Wednesday, May 16, 2018

Review: Lessons from Building Static Analysis Tools at Google

The Communications of the ACM recently had several development articles, and I found the one on static analysis tools at Google particularly interesting. The article works through how Google went about integrating static analysis tools into every developer's workflow. And the tools have to be in the workflow, or developers will "forget" to use them. The second problem with the tools is ensuring that the feedback is useful. Currently, each dev will mark the items as either useful or incorrect. If a tool exceeds a 10% false-positive rate, it is temporarily disabled until that tool's developers can fix the flagged issues. The third issue with the tools is that some are expensive. Depending on the type of static analysis, the time required may be significant. Thus the tools are classified into two camps: on each compile, or on each code review / commit. It is also important that some tools can be temporarily disabled, such that during debugging or refactoring the code may temporarily mutate into an "unsafe" state to simplify the process.

Personally, I am glad that they are integrating analysis tools into the development workflow. Much work has been done to find bugs and issues within source code, so it is good that these analyses can be utilized regularly to improve code quality.

(As a note, I do not nor never have worked for Google, so I can only write based on the ACM article and not personal experience.)

Wednesday, May 2, 2018

Performance of Atomic Operations on NUMA Systems

It is the end of the semester, so time for posters about student projects.

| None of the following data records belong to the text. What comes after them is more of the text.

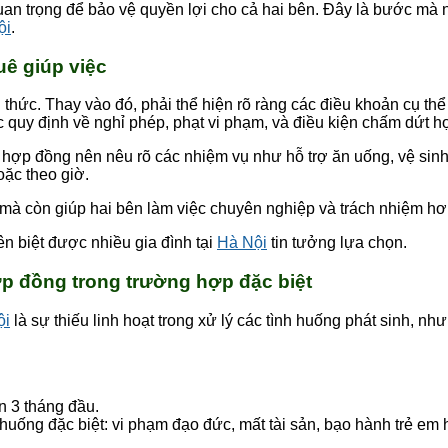
 quan trọng để bảo vệ quyền lợi cho cả hai bên. Đây là bước mà
ội
.
uê giúp việc
thức. Thay vào đó, phải thể hiện rõ ràng các điều khoản cụ thể
c quy định về nghỉ phép, phạt vi phạm, và điều kiện chấm dứt h
, hợp đồng nên nêu rõ các nhiệm vụ như hỗ trợ ăn uống, vệ sinh
oặc theo giờ.
 mà còn giúp hai bên làm việc chuyên nghiệp và trách nhiệm hơ
n biệt được nhiều gia đình tại
Hà Nội
tin tưởng lựa chọn.
ợp đồng trong trường hợp đặc biệt
ội
là sự thiếu linh hoạt trong xử lý các tình huống phát sinh, nh
n 3 tháng đầu.
huống đặc biệt: vi phạm đạo đức, mất tài sản, bạo hành trẻ e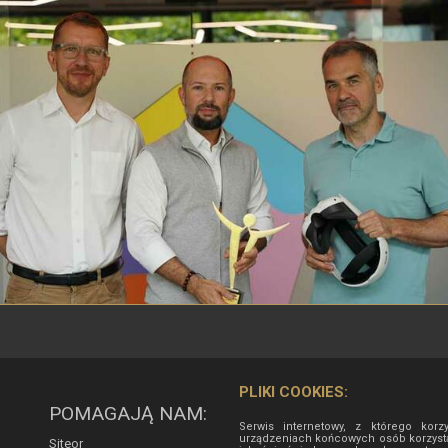
PLIKI COOKIES:
POMAGAJĄ NAM:
Serwis internetowy, z którego korz
urządzeniach końcowych osób korzysta
Siteor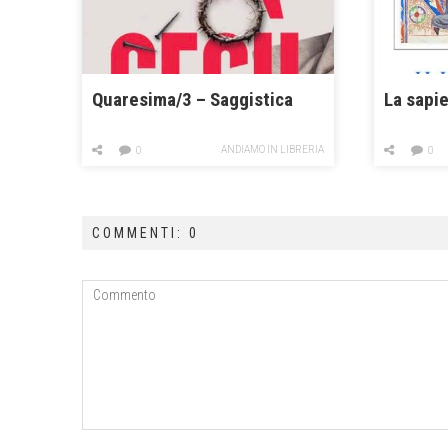
Quaresima/3 – Saggistica
La sapi
ANDIAMO IN LIBRERIA
0
0
COMMENTI: 0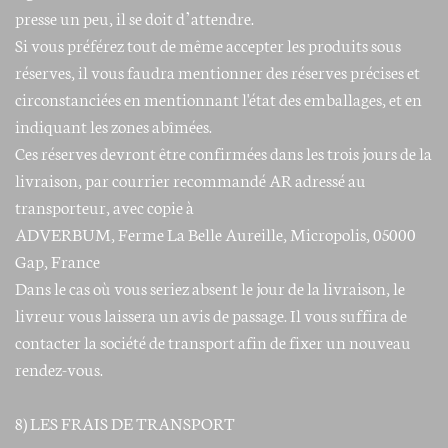
presse un peu, il se doit d’attendre.
Si vous préférez tout de même accepter les produits sous
réserves, il vous faudra mentionner des réserves précises et
circonstanciées en mentionnant l'état des emballages, et en
indiquant les zones abîmées.
Ces réserves devront être confirmées dans les trois jours de la
livraison, par courrier recommandé AR adressé au
transporteur, avec copie à
ADVERBUM, Ferme La Belle Aureille, Micropolis, 05000
Gap, France
Dans le cas où vous seriez absent le jour de la livraison, le
livreur vous laissera un avis de passage. Il vous suffira de
contacter la société de transport afin de fixer un nouveau
rendez-vous.
8) LES FRAIS DE TRANSPORT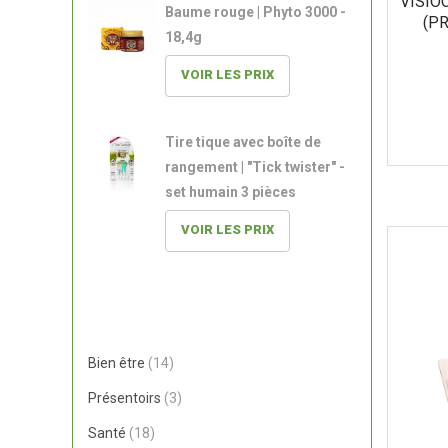
VISIO
Baume rouge | Phyto 3000 -
(PR
18,4g
VOIR LES PRIX
Tire tique avec boîte de
rangement | "Tick twister" -
set humain 3 pièces
VOIR LES PRIX
14
Bien être
14
produits
3
Présentoirs
3
produits
18
Santé
18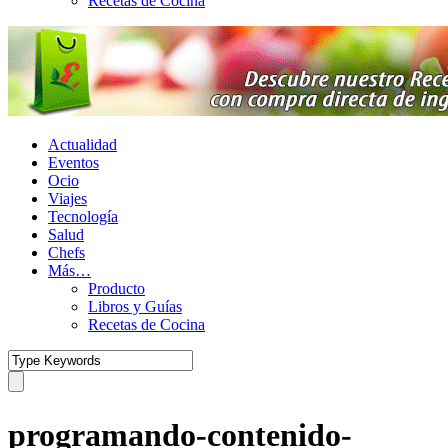
Recetas de Cocina
Actualidad
Eventos
Ocio
Viajes
Tecnología
Salud
Chefs
Más…
Producto
Libros y Guías
Recetas de Cocina
programando-contenido-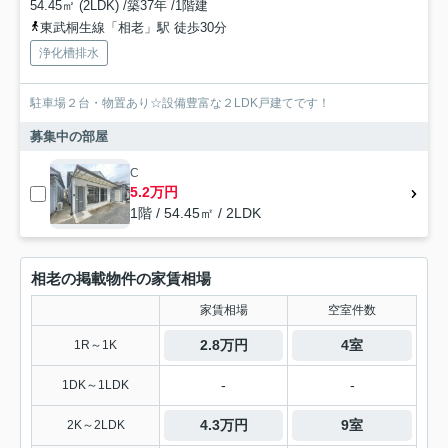
54.45㎡ (2LDK) /築37年 /1階建
東武桐生線「相老」駅 徒歩30分
浄化槽排水
駐車場２台・物置あり☆設備豊富な２LDK戸建てです！
募集中の部屋
C
5.2万円
1階 / 54.45㎡ / 2LDK
相老の掲載物件の家賃相場
家賃相場
空室件数
2.8万円
4室
1R～1K
-
-
1DK～1LDK
4.3万円
9室
2K～2LDK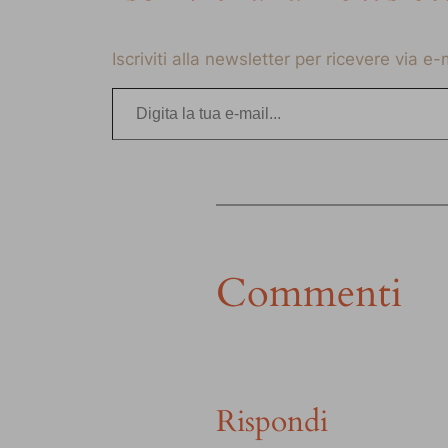
Iscriviti alla newsletter per ricevere via e
Digita la tua e-mail…
Commenti
Rispondi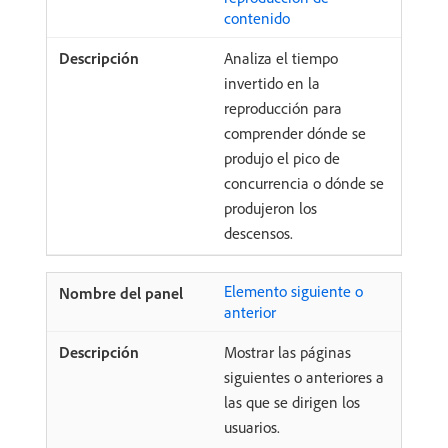
contenido
Analiza el tiempo
invertido en la
reproducción para
comprender dónde se
produjo el pico de
concurrencia o dónde se
produjeron los
descensos.
Elemento siguiente o
anterior
Mostrar las páginas
siguientes o anteriores a
las que se dirigen los
usuarios.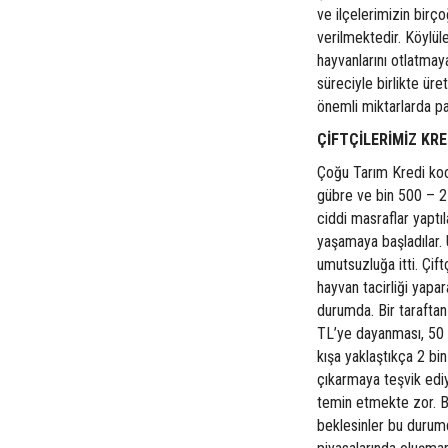
ve ilçelerimizin bir
verilmektedir. Köylül
hayvanlarını otlatma
süreciyle birlikte ür
önemli miktarlarda par
ÇİFTÇİLERİMİZ KR
Çoğu Tarım Kredi koop
gübre ve bin 500 – 2
ciddi masraflar yaptı
yaşamaya başladılar. U
umutsuzluğa itti. Çift
hayvan tacirliği yapa
durumda. Bir taraftan 
TL’ye dayanması, 50 
kışa yaklaştıkça 2 bi
çıkarmaya teşvik ediy
temin etmekte zor. B
beklesinler bu durumd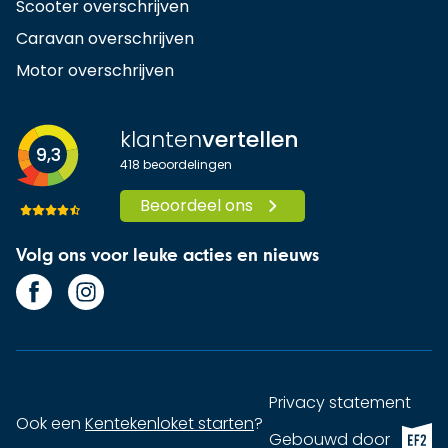
Scooter overschrijven
Caravan overschrijven
Motor overschrijven
klanten
vertellen
9,3
418
beoordelingen
Beoordeel ons
Volg ons voor leuke acties en nieuws
Privacy statement
Ook een
Kentekenloket starten
?
EF2 (op
Gebouwd door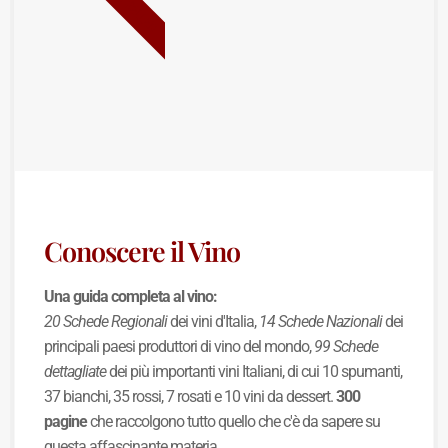
BEST SELLER
Conoscere il Vino
Una guida completa al vino:
20 Schede Regionali
dei vini d'Italia,
14 Schede Nazionali
dei
principali paesi produttori di vino del mondo,
99 Schede
dettagliate
dei più importanti vini Italiani, di cui 10 spumanti,
37 bianchi, 35 rossi, 7 rosati e 10 vini da dessert.
300
pagine
che raccolgono tutto quello che c'è da sapere su
questa affascinante materia.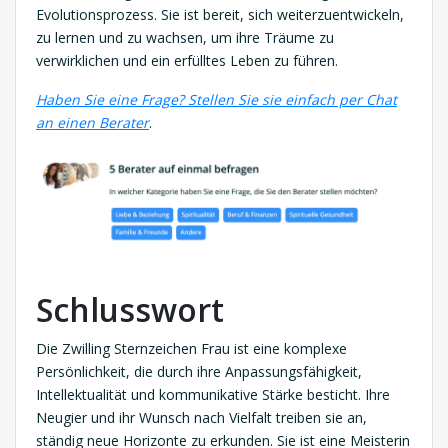
Evolutionsprozess. Sie ist bereit, sich weiterzuentwickeln,
zu lernen und zu wachsen, um ihre Träume zu
verwirklichen und ein erfülltes Leben zu führen.
Haben Sie eine Frage? Stellen Sie sie einfach per Chat
an einen Berater
.
Schlusswort
Die Zwilling Sternzeichen Frau ist eine komplexe
Persönlichkeit, die durch ihre Anpassungsfähigkeit,
Intellektualität und kommunikative Stärke besticht. Ihre
Neugier und ihr Wunsch nach Vielfalt treiben sie an,
ständig neue Horizonte zu erkunden. Sie ist eine Meisterin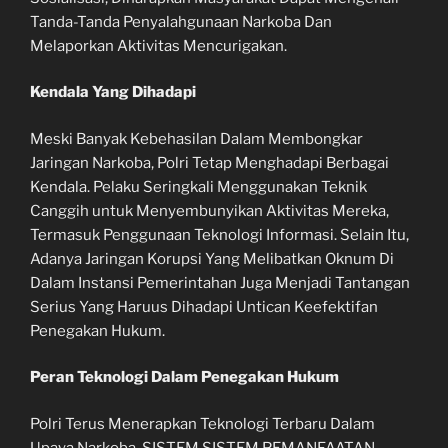
Tanda-Tanda Penyalahgunaan Narkoba Dan
Melaporkan Aktivitas Mencurigakan.
Kendala Yang Dihadapi
Meski Banyak Kebehasilan Dalam Membongkar
Jaringan Narkoba, Polri Tetap Menghadapi Berbagai
Kendala. Pelaku Seringkali Menggunakan Teknik
Canggih untuk Menyembunyikan Aktivitas Mereka,
Termasuk Penggunaan Teknologi Informasi. Selain Itu,
Adanya Jaringan Korupsi Yang Melibatkan Oknum Di
Dalam Instansi Pemerintahan Juga Menjadi Tantangan
Serius Yang Haruus Dihadapi Untican Keefektifan
Penegakan Hukum.
Peran Teknologi Dalam Penegakan Hukum
Polri Terus Menerapkan Teknologi Terbaru Dalam
Upaya Narkoba. SISTEM SISTEM PEMANFAATAN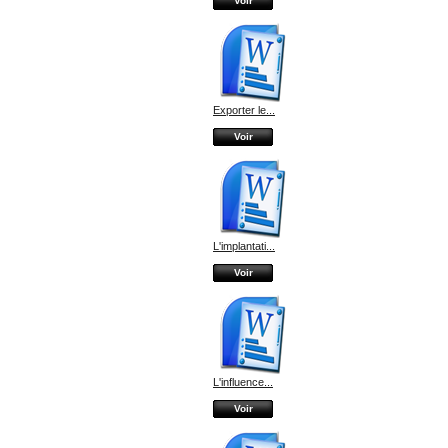
Voir
Exporter le...
Voir
L'implantati...
Voir
L'influence...
Voir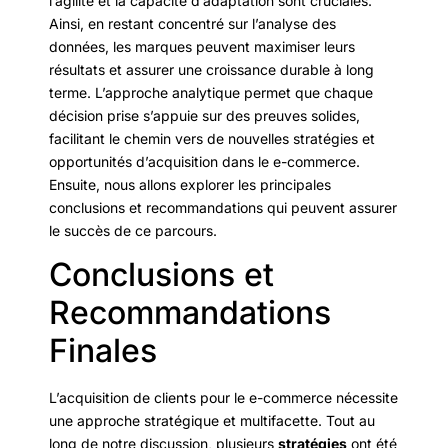
l’agilité et la capacité d’adaptation sont cruciales.
Ainsi, en restant concentré sur l’analyse des
données, les marques peuvent maximiser leurs
résultats et assurer une croissance durable à long
terme. L’approche analytique permet que chaque
décision prise s’appuie sur des preuves solides,
facilitant le chemin vers de nouvelles stratégies et
opportunités d’acquisition dans le e-commerce.
Ensuite, nous allons explorer les principales
conclusions et recommandations qui peuvent assurer
le succès de ce parcours.
Conclusions et
Recommandations
Finales
L’acquisition de clients pour le e-commerce nécessite
une approche stratégique et multifacette. Tout au
long de notre discussion, plusieurs
stratégies
ont été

I visited two sessions so far with three more to go. I specifically wanted to highlight the results from one poster.

The pair of students wrote a microbenchmark around compare-and-swap, where the value is read, a local update is computed and then compare-and-swap attempts to place the new value into memory iff the old value is present, otherwise fail and retry. Running the code in tight loop with a thread per hardware context, there is clearly going to be significant contention. In this scenario, they had two observations from the results:

If the requesting thread is located on the same node as the memory, it will almost always fail. Implying that accessing NUMA local memory takes a different path than NUMA remote, thereby exhibiting worse performance on contended atomic operations.
The Intel processors had a higher success rate as neighboring threads were more likely to pass along access between each other. The AMD system did not exhibit this behavior.

Caveats: The precise NUMA topology was not known. And the AMD processors were several generations older than the Intel processors.